Marco Aurélio Santana Ribeiro, conhecido como Marcola, deixou a equipe da campanha à reeleição do presidente Luiz Inácio Lula da Silva após ter seu nome citado em uma investigação da Polícia Federal que apura suspeitas de tráfico de influência no governo federal.
Marcola havia deixado o cargo de chefe de gabinete da Presidência da República em 21 de julho para integrar a coordenação da campanha presidencial. Agora, decidiu se afastar para se dedicar à própria defesa.
Segundo informações confirmadas por integrantes da campanha ao Portal R7, o ex-assessor pediu afastamento voluntário e afirmou a aliados que está tranquilo por acreditar não ter cometido qualquer irregularidade.
Investigação
A Polícia Federal apura uma transação financeira entre Marcola e a lobista Roberta Luchsinger, investigada por supostamente atuar na intermediação de interesses junto ao governo federal.
De acordo com a investigação, uma das hipóteses analisadas é que o pagamento ao então chefe de gabinete pudesse representar uma vantagem indevida para facilitar o acesso da lobista a integrantes do governo.
O caso também envolve investigações relacionadas a Fábio Luís Lula da Silva, o Lulinha, filho mais velho do presidente.
Defesa
Em nota, Marcola negou qualquer irregularidade e afirmou que o valor recebido correspondia a um empréstimo pessoal, já integralmente quitado.
Segundo ele, a operação não teve qualquer relação com sua atuação no governo.
"Recebi com surpresa a matéria que trata um empréstimo pessoal contraído e já quitado como algo ilegal. Nunca tive nenhuma relação que caracterize qualquer ilegalidade no exercício de minha função."
O ex-chefe de gabinete informou ainda que colocou seus sigilos bancário e fiscal à disposição da Justiça e afirmou ter quitado o empréstimo por meio de uma transferência bancária de R$ 249 mil.
Apuração continua
As investigações da Polícia Federal apontam que Roberta Luchsinger teria atuado, ao lado do empresário Antônio Camilo Antunes, conhecido como "Careca do INSS", para intermediar negócios e facilitar contatos dentro da administração federal.

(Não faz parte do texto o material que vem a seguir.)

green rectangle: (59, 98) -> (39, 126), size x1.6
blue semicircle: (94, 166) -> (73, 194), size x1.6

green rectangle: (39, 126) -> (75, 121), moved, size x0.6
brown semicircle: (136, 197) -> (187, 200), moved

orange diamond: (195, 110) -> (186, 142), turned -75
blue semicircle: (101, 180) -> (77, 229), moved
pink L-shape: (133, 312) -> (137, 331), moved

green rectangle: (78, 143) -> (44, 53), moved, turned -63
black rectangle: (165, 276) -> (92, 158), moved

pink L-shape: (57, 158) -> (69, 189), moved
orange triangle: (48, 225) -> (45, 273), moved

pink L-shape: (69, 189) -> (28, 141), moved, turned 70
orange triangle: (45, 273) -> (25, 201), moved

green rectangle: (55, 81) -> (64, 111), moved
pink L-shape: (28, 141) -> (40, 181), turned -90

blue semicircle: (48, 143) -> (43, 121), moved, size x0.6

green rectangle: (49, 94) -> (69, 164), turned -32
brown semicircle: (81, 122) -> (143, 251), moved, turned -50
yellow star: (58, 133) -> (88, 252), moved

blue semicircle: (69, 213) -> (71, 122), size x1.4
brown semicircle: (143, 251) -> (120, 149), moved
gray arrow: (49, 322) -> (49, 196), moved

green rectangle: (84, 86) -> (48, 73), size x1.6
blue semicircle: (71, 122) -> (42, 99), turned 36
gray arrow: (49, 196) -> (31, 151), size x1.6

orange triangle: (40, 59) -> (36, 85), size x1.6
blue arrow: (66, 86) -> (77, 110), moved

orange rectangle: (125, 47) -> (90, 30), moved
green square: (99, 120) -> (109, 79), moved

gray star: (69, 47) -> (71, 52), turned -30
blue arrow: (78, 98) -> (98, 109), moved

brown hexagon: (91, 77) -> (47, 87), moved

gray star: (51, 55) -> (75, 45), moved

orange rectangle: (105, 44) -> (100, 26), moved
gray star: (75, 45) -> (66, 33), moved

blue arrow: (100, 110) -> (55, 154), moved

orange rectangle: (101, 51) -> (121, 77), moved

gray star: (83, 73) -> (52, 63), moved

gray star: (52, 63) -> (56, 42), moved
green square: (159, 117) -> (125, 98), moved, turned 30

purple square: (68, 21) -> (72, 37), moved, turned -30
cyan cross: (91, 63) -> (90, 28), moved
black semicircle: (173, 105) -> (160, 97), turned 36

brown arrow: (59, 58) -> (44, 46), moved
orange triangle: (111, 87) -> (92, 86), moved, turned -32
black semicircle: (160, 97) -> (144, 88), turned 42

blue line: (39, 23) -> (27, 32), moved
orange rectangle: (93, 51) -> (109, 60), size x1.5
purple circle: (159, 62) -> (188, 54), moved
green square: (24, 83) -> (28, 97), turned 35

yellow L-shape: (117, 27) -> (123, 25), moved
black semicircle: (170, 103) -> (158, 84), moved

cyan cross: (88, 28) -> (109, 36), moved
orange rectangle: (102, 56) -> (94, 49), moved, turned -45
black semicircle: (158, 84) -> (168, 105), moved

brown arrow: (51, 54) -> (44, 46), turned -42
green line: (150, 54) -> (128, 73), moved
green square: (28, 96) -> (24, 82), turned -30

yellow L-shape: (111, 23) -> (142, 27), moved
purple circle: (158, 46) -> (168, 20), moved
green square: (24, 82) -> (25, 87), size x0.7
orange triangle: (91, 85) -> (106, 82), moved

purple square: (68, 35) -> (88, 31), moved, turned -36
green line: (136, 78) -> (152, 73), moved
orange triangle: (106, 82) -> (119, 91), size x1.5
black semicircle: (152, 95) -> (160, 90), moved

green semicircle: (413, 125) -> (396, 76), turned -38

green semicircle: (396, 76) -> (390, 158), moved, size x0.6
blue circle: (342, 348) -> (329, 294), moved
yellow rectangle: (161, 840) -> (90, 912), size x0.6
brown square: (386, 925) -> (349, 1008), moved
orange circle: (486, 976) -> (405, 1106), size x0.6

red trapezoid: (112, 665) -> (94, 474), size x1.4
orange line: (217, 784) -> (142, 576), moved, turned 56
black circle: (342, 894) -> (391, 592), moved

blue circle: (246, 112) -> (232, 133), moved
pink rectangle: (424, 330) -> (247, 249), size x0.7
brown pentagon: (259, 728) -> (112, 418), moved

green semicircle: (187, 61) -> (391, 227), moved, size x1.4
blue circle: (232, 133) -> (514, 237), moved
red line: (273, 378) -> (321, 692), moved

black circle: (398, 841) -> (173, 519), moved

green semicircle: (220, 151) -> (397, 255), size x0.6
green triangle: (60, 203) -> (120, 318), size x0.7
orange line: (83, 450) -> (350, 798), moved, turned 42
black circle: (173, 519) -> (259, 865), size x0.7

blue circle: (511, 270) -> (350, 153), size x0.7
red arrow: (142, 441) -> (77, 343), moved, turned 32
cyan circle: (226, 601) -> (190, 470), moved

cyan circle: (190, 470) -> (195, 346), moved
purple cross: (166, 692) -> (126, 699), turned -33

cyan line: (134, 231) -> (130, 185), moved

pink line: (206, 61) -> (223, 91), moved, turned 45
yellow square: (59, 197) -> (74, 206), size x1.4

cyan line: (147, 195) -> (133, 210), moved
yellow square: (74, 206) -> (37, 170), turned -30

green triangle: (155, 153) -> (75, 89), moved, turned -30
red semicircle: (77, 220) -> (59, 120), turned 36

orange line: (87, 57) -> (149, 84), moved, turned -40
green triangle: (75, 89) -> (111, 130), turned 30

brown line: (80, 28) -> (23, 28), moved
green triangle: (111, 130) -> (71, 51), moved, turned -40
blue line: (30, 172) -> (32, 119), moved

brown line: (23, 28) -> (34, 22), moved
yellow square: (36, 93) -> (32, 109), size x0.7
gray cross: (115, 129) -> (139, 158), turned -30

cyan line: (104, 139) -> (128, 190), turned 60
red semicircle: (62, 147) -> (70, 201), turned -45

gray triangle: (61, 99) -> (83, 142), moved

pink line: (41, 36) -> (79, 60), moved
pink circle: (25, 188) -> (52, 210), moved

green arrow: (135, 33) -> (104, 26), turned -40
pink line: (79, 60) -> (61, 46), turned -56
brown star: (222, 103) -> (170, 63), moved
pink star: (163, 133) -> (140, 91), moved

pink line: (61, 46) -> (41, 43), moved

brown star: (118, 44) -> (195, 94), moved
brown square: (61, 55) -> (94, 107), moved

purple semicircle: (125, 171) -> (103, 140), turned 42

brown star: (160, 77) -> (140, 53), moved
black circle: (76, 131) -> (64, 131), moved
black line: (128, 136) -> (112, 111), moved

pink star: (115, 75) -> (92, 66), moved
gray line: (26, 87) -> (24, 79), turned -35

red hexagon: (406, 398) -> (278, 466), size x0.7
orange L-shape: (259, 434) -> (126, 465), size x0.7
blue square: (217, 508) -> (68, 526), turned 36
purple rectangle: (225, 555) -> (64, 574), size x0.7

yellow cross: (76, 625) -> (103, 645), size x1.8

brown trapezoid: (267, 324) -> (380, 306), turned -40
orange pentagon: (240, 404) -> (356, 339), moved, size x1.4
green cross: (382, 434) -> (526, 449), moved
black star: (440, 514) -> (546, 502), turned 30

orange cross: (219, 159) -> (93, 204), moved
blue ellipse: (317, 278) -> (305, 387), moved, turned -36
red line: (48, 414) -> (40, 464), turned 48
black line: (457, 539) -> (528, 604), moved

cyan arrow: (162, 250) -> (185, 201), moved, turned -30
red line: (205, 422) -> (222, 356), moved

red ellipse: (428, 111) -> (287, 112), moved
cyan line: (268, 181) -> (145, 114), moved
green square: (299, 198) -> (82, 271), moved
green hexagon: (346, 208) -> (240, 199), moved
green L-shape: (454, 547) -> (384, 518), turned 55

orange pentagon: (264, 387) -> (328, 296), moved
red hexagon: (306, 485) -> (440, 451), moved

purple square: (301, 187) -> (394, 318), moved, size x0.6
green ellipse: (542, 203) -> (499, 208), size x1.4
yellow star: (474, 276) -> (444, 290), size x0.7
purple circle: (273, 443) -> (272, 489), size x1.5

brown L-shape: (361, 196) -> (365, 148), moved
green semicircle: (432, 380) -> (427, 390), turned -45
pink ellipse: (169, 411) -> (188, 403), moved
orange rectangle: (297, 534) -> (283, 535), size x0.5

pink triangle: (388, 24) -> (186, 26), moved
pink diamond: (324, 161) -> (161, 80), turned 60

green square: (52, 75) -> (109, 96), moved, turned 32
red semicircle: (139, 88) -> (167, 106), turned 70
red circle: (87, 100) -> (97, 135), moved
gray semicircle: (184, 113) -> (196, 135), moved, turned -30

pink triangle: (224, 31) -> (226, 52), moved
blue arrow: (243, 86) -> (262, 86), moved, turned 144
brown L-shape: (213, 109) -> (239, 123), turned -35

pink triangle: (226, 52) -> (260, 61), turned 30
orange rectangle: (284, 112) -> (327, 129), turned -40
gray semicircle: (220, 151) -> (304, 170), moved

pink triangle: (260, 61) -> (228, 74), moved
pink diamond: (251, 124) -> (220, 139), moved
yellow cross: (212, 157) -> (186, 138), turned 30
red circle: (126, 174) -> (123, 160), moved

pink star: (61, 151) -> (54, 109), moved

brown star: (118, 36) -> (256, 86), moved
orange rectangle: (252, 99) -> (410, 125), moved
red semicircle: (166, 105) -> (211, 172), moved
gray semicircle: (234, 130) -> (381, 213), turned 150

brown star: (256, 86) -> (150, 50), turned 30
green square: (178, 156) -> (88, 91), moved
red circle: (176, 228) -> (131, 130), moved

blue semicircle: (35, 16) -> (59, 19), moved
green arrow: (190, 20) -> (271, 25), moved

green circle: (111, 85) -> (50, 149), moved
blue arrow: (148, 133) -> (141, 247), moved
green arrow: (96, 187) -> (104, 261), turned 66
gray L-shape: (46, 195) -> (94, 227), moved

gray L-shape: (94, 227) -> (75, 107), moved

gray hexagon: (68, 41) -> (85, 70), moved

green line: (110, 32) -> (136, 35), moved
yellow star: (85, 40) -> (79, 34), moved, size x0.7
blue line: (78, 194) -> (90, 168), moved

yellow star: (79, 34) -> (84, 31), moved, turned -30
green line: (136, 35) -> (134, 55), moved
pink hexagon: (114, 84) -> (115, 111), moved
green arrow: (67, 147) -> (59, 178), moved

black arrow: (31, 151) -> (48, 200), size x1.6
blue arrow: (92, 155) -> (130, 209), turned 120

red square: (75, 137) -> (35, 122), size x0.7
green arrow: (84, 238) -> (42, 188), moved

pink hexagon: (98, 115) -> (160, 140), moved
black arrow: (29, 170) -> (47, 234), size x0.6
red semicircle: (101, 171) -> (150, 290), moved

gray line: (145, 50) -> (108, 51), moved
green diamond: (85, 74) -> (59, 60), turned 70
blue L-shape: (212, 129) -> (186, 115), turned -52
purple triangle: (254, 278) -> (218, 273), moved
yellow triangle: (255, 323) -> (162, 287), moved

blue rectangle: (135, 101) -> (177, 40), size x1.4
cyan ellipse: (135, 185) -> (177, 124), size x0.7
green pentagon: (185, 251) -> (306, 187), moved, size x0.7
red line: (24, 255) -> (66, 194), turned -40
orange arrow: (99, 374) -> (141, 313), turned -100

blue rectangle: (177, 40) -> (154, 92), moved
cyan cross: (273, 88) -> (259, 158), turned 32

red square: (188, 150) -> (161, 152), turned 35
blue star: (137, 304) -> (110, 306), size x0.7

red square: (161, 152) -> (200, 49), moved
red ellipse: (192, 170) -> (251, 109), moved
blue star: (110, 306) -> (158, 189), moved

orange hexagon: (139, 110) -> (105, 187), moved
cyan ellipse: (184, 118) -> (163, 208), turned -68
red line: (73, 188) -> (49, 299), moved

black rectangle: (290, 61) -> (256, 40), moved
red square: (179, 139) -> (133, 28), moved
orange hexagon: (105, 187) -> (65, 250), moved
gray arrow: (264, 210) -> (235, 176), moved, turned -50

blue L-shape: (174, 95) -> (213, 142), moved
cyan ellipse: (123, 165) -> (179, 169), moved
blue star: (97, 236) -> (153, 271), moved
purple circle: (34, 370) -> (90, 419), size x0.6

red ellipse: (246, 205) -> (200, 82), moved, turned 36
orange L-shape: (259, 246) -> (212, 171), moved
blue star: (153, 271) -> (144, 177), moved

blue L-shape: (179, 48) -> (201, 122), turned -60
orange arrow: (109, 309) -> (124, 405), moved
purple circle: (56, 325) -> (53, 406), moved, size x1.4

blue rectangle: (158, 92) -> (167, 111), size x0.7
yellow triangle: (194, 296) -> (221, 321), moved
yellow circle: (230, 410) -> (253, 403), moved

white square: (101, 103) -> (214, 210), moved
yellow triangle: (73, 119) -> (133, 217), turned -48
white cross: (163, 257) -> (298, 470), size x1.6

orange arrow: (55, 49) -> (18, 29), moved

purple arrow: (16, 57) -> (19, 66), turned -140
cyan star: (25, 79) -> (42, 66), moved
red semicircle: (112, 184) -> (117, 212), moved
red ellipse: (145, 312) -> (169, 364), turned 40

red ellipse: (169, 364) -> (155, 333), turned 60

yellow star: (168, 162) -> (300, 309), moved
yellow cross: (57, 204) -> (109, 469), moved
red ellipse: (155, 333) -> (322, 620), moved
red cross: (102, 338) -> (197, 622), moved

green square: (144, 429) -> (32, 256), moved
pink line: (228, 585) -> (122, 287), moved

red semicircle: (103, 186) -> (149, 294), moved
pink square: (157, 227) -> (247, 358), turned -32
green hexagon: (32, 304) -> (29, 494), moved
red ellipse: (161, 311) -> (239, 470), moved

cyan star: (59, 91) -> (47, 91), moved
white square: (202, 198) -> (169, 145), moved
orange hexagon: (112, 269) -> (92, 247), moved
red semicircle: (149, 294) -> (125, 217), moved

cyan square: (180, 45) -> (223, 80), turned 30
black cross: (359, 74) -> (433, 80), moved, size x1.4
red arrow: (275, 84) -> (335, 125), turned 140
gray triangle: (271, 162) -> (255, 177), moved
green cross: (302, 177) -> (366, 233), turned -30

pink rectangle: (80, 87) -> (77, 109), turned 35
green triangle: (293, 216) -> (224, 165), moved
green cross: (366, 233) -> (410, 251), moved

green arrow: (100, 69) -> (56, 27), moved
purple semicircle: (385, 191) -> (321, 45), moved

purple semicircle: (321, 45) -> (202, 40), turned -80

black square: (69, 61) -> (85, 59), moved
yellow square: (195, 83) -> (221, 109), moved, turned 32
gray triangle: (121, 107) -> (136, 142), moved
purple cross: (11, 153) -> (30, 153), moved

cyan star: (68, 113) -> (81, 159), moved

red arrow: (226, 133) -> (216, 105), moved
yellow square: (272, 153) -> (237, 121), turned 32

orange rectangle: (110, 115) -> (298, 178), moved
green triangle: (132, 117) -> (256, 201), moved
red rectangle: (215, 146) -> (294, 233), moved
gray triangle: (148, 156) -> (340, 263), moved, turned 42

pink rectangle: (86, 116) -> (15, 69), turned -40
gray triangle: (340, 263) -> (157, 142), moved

Segundo a PF, a lobista realizou mais de 40 visitas a órgãos do governo federal entre 2023 e 2025, muitas delas sem registro nas agendas oficiais, além de manter contatos frequentes com o Ministério da Saúde.
Atualmente, a Polícia Federal conduz diferentes inquéritos sobre suspeitas de tráfico de influência envolvendo o Ministério da Saúde, o Palácio do Planalto e a Dataprev. Nesta semana, o ministro do Supremo Tribunal Federal Flávio Dino autorizou a abertura de um novo inquérito relacionado às investigações envolvendo Lulinha.